### ACTIVITY
If a line in the records below contains the word "Versailles", return that line.

-------- EXTRACTED RECORDS --------

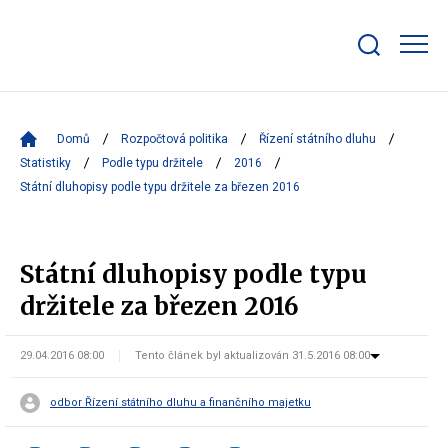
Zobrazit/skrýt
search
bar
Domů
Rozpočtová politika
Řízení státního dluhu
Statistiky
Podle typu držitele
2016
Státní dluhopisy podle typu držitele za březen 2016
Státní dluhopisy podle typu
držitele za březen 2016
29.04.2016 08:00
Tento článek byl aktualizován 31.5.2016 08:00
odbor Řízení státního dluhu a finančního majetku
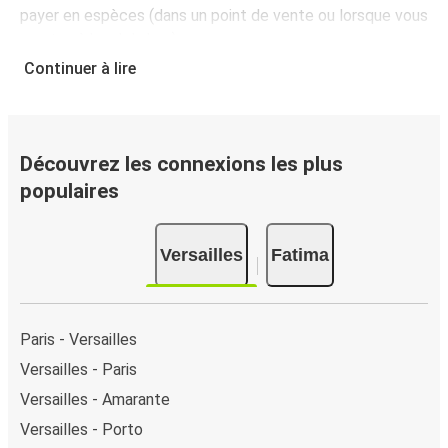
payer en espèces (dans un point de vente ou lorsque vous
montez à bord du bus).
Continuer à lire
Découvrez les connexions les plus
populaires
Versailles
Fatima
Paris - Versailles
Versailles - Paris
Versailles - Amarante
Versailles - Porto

--------
-------- EXTRACTED RECORDS --------

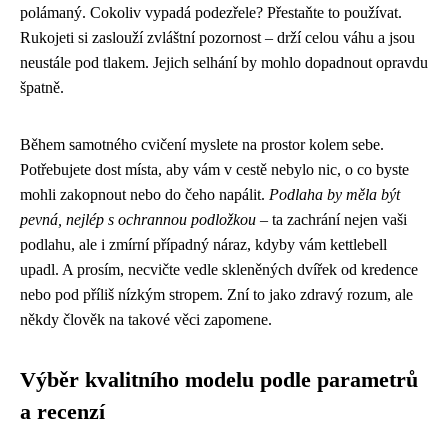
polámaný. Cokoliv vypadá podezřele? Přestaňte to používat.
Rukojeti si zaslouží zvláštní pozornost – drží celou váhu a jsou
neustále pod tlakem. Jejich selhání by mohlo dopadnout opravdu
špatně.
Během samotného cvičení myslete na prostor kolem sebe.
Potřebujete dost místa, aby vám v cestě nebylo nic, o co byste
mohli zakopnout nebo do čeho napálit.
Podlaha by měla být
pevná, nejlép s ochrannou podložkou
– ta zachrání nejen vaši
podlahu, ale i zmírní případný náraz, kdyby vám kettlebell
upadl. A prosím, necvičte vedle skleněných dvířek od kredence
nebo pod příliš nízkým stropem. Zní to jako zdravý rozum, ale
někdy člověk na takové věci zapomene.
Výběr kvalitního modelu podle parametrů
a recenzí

--------
-------- EXTRACTED RECORDS --------

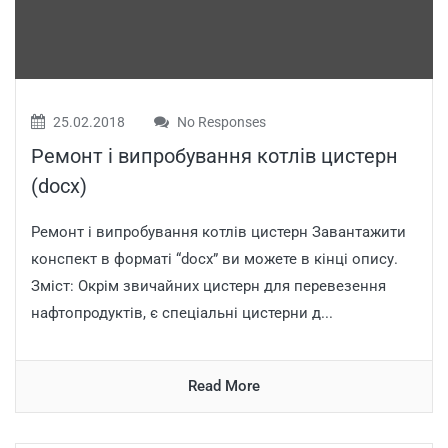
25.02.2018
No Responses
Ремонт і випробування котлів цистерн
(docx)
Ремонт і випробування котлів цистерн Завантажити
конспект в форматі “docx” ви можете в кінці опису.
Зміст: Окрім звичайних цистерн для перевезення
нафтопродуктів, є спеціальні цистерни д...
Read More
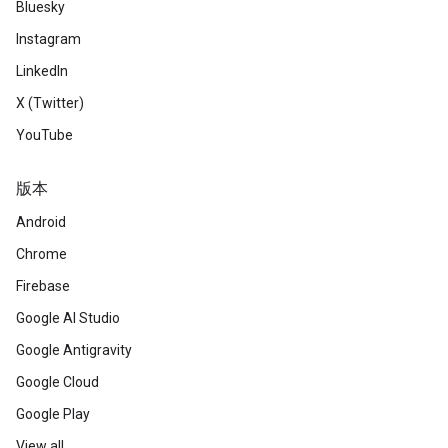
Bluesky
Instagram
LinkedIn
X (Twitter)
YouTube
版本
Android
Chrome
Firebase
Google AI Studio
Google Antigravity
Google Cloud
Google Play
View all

--------

### EXERCISE OUTPUT
Versailles
Paris - Versailles
Versailles - Paris
Versailles - Amarante
Versailles - Porto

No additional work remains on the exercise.